Who wouldn't rather spend one's declining years (often euphemistically referred to as “golden”) puttering around a Florida retirement community in a golf cart. However, shouldn't one strive to stand by the promise made years ago? It's not like the mate with dementia set out intentionally to lose a lifetime of memories and to complete life as a proverbial vegetable.
Yet these claims made by Robertson on different occasions regarding difficult questions over which sincere believers trying to decipher God's will can disagree are not necessarily the worst of Robertson's shenanigans.
On many Christian television programs, prayer is a regular featured element. In most Christian traditions, prayer occurs when the believer directs communication --- either spontaneous or fabricated --- directly to the triune Godhead.
If most Christian leaders are sincere, they will admit that this communication usually flows in one direction in the audible sense. If some want to insist that the communication or communion can be felt by the parties at either end of this direct line into the noumenal, those that should be spared additional psychological evaluation will admit that what they experience is more akin to a sense of peace and well being that may come over them as they reflect upon the grandeur and power of the Heavenly Father in comparison to what ever burden they are bringing to Him to lay at the foot of the Cross.
If some public religious figure tells you that God TOLD this leader to pursue a particular course of action, the best thing to do is to RUN away as soon as possible. For eventually, the thing that such figures usually insist the Almighty is telling them to do is either sleep with YOUR spouse or to force you to drink the funny-smelling Kool Aid.

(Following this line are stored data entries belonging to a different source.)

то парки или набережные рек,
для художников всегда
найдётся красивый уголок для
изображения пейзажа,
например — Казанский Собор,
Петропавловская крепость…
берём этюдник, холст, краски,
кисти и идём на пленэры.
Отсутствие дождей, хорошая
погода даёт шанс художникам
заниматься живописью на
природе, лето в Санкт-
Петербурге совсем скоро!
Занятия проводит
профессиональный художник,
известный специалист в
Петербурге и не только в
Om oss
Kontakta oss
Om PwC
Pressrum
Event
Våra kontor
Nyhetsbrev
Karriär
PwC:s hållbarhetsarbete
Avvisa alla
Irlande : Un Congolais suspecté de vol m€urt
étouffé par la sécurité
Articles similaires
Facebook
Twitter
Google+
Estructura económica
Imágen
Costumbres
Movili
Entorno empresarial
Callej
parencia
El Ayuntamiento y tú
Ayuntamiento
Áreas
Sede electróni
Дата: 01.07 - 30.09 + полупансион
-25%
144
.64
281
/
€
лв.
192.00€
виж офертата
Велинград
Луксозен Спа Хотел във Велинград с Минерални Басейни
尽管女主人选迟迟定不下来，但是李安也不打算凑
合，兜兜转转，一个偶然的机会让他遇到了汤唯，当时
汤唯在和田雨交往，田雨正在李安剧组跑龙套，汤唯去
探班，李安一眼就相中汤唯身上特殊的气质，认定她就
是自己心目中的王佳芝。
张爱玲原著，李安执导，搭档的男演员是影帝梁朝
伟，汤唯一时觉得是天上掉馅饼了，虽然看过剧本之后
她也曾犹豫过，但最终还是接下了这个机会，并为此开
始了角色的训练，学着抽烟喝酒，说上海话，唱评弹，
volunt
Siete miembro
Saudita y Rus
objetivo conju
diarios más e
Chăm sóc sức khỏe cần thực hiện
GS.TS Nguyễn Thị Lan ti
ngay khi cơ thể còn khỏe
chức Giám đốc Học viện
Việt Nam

Robertson takes his own version of the divine dialog over the boundaries of acceptability in its own particular fashion. The televangelist insists he receives direct replies back from God.
Referring to this beatific telepathy as a “word of faith”, Robertson insists that the Holy Spirit is conveying back to him and a few select minions what amount to press releases regarding these movings in mysterious ways. Usually these are healings that are supposedly taking place at the time the ritual is conducted.

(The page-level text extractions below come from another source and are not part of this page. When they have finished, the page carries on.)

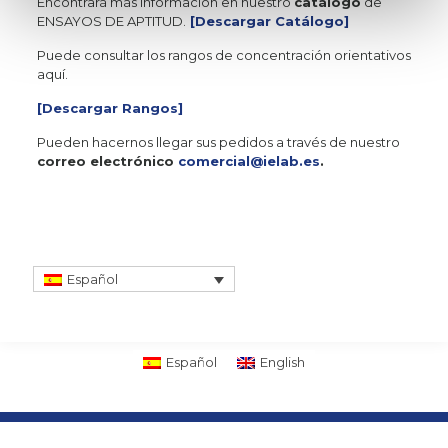
Encontrará más información en nuestro
catálogo
de
ENSAYOS DE APTITUD.
[Descargar Catálogo]
Puede consultar los rangos de concentración orientativos
aquí.
[Descargar Rangos]
Pueden hacernos llegar sus pedidos a través de nuestro
correo electrónico
comercial@ielab.es
.
Español
Español
English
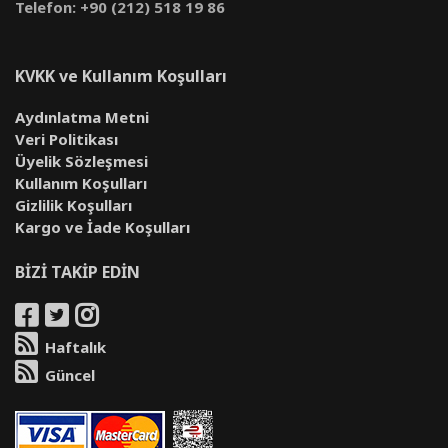
Telefon: +90 (212) 518 19 86
KVKK ve Kullanım Koşulları
Aydınlatma Metni
Veri Politikası
Üyelik Sözleşmesi
Kullanım Koşulları
Gizlilik Koşulları
Kargo ve İade Koşulları
BİZİ TAKİP EDİN
Haftalık
Güncel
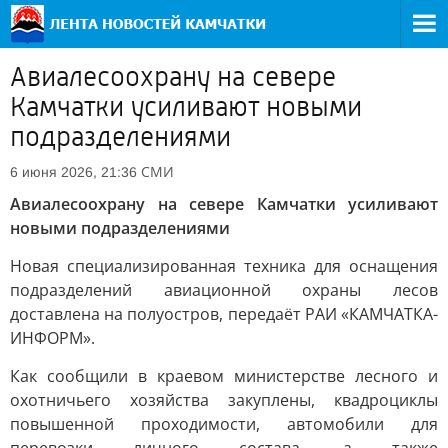
Авиалесоохрану на севере
Камчатки усиливают новыми
подразделениями
СМИ
6 июня 2026, 21:36
Авиалесоохрану на севере Камчатки усиливают
новыми подразделениями
Новая специализированная техника для оснащения
подразделений авиационной охраны лесов
доставлена на полуостров, передаёт РАИ «КАМЧАТКА-
ИНФОРМ».
Как сообщили в краевом министерстве лесного и
охотничьего хозяйства закуплены, квадроциклы
повышенной проходимости, автомобили для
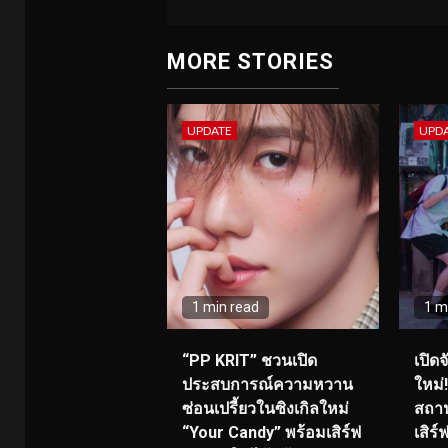
MORE STORIES
UPDATE
UPD
1 min read
1 m
“PP KRIT” ชวนเปิด
เปิด
ประสบการณ์ความหวาน
ใหม่
ซ่อนเปรี้ยวในซิงเกิลใหม่
สถาน
“Your Candy” พร้อมเสิร์ฟ
เสิร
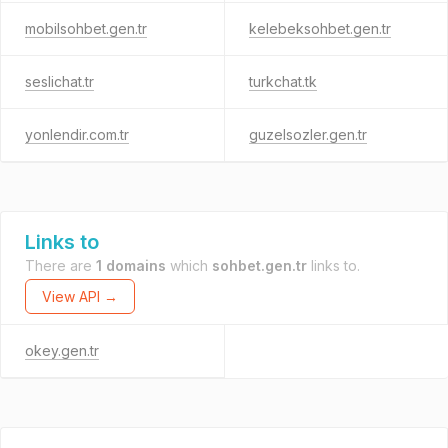
mobilsohbet.gen.tr
kelebeksohbet.gen.tr
seslichat.tr
turkchat.tk
yonlendir.com.tr
guzelsozler.gen.tr
Links to
There are
1 domains
which
sohbet.gen.tr
links to.
View API →
okey.gen.tr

The thing of it is is that these revelations seldom ever happen to be very specific in terms of names and locations. Robertson and his minions insist they see somewhere out in the viewing audience someone being healed of a non-descriptive back pain or stomach ailment.
One would think that if the Holy Spirit deemed it important enough to inform Robertson of these miraculous interventions, the third person of the Trinity would also provide the address of the person being healed. After all, if this was all on the up and up, you think that might be good in terms of professions of faith, ratings, and (of course) the bottom line.

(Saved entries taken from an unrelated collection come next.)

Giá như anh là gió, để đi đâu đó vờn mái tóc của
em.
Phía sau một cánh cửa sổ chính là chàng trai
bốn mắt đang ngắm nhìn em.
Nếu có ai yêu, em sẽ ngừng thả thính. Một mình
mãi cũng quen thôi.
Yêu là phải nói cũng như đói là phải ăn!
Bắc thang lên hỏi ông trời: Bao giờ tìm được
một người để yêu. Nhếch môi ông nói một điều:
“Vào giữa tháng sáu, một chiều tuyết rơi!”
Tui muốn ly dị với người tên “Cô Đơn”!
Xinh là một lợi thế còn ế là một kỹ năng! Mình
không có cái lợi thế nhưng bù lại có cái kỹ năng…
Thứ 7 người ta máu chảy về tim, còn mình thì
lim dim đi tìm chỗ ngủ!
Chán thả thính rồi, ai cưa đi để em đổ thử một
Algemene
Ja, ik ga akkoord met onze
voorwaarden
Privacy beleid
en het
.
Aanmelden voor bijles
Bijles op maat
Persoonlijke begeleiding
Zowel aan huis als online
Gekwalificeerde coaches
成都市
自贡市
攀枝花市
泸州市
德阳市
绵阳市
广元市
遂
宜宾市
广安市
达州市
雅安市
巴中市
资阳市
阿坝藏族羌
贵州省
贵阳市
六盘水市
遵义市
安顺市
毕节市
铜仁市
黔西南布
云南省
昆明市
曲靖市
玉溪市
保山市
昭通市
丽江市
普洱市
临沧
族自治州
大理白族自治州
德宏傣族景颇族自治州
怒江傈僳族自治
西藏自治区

Such a scatterbrained approach no doubt helps Robertson cover his backside. By keeping these claims of precognition or telepathy intentionally vague, the likelihood is increased that at least occasionally some individual will step forward claiming that they were the one that Robertson was talking about.
Ken Ham, on the other hand, is more on the up and up. Even if one does not agree with his conclusions, at least the claims of creationist theory are made on the basis of a logical or evidential methodology that the skeptical can attempt to disprove or refute.
About all we have from Robertson is the claim that God blows in his ear. That isn't really all that much different than what Jim Jones and David Koresh use to say.
Scripture declares that all have sinned and fall short of the glory of God. But in comparing their overall ministries, the antics of Pat Robertson have brought far greater embarrassment to the cause of Christ than the labors of Ken Ham ever have or likely ever will.